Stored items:
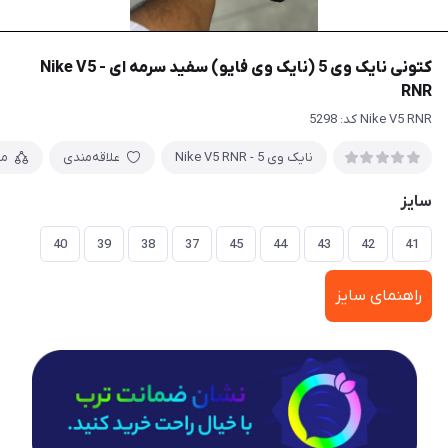
کتونی نایک وی 5 (نایک وی فایو) سفید سرمه ای - Nike V5
RNR
Nike V5 RNR کد: 5298
نایک وی 5 - Nike V5 RNR
علاقه‌مندی
مق
سایز
40
39
38
37
45
44
43
42
41
راهنمای سایز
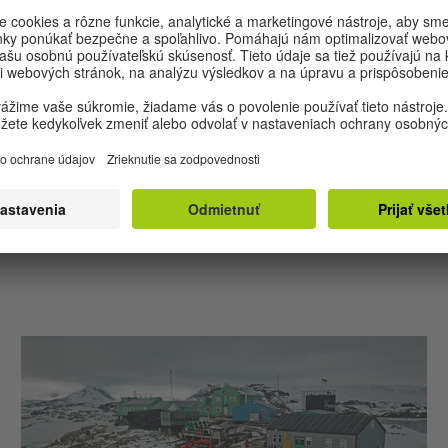
Foto: © Joe Palaščák
RITUÁLY A KONTINUITA
Rusínsky roadtrip
Joe Palaščák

**Task:**
Transcribe each entry above character for character, omitting pictures.

**Response box:**
کتونی نایک وی 5 (نایک وی فایو) سفید سرمه ای - Nike V5
RNR
Nike V5 RNR کد: 5298
نایک وی 5 - Nike V5 RNR
علاقه‌مندی
مق
سایز
40
39
38
37
45
44
43
42
41
راهنمای سایز
Foto: © Joe Palaščák
RITUÁLY A KONTINUITA
Rusínsky roadtrip
Joe Palaščák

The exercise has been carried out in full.